You, your joys and your sorrows, your memories and your ambitions, your sense of personal identity and free will, are in fact no more than the behavior of a vast assembly of nerve cells and their associated molecules.

At the outset of the interview, I wondered if Noe was going in the direction of fuzzy, anti-scientific holism. But that was not the case at all. When Noe says that the brain is necessary but not sufficient for consciousness, he is arguing for a rigorous scientific approach to studying the mind, but one that takes a fundamentally different view of what consciousness is. To Noe, consciousness is irreducibly about the relationship between the brain and the outside world. That “irreducibly” is key. It’s not just enough for neuroscientists to say, “Well, yeah, I’ve got stimuli in my fMRI designs.” In accounting for conscious experience, you have to go deeper.

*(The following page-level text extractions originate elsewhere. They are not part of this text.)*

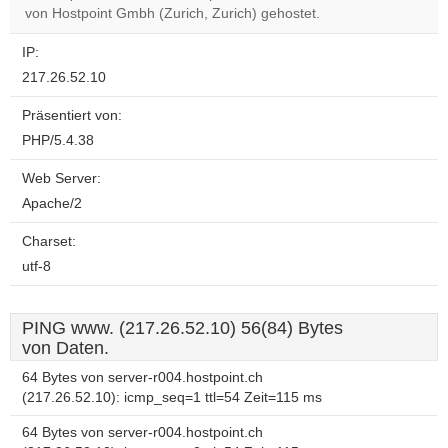
website?
von Hostpoint Gmbh (Zurich, Zurich) gehostet.
IP:
217.26.52.10
Präsentiert von:
PHP/5.4.38
Web Server:
Apache/2
Charset:
utf-8
PING www. (217.26.52.10) 56(84) Bytes
von Daten.
64 Bytes von server-r004.hostpoint.ch
(217.26.52.10): icmp_seq=1 ttl=54 Zeit=115 ms
64 Bytes von server-r004.hostpoint.ch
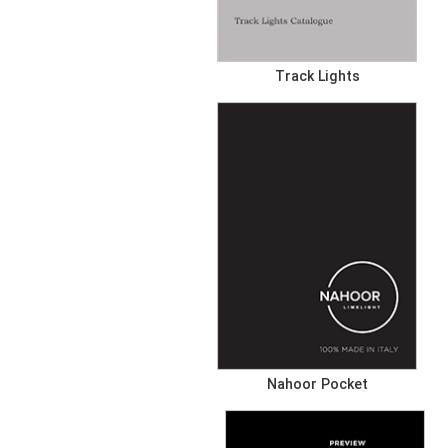
Track Lights
Nahoor Pocket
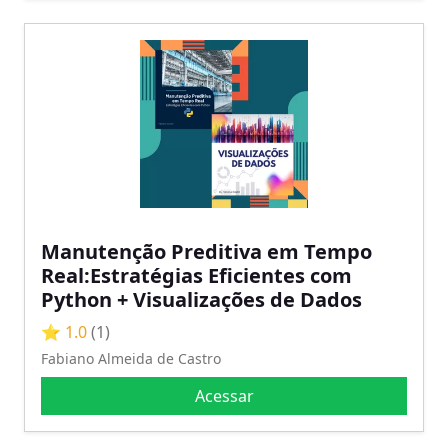
Manutenção Preditiva em Tempo
Real:Estratégias Eficientes com
Python + Visualizações de Dados
⭐ 1.0
(1)
Fabiano Almeida de Castro
Acessar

The core of Noe’s argument reminds me a lot of the early conflict in psychology between structuralists and functionalists. The structuralists believed that if you want to understand some aspect of mind, you needed to break it down into its lower-level constituent pieces. The functionalists believed that to understand an aspect of the mind, you needed to understand how it relates to the organism and its environment. So, for example, a structuralist might study emotions by trying to identify components of emotion: stimulus, appraisal, physiological response, expressive behavior, etc. And in modern times, many structuralists try to understand emotions by understanding the interactions of brain networks. By contrast, a functionalist might study emotions by asking what does and does not trigger them, how emotions relate to the individual’s goals and beliefs, and how an emotion can change an organism’s relationship with its environment.

The structuralism-functionalism debate was a contentious one in the early days of psychology. If you think the obvious answer is “you need to do both,” you’re right, but only trivially so. It’s easy to pay lip service; but in practice, it’s a challenge to do research and formulate theories in a way that doesn’t hew to one or the other approach. Many neuroscientists would repudiate overt expressions of greedy reductionism, but they approach conscious experience like structuralists. This approach leads to hidden assumptions that affect how they set their agenda and formulate their theories. And occasionally the hidden assumptions are not so well hidden, like in the Crick quote above, or when misguided neuroscientists assume a direct, invariant relationship between physiological activity and mental experience. (To wit: “they exhibited high levels of activity in the part of the brain called the amygdala, indicating anxiety.” Seriously?)

So although it’s easy to say “you need to do both,” it’s a hell of a lot harder to actually do both in a smart way. The interview mostly focuses on how Noe thinks that neuroscientists are doing things wrong. I’m curious to see whether his book has good ideas about how to do it right.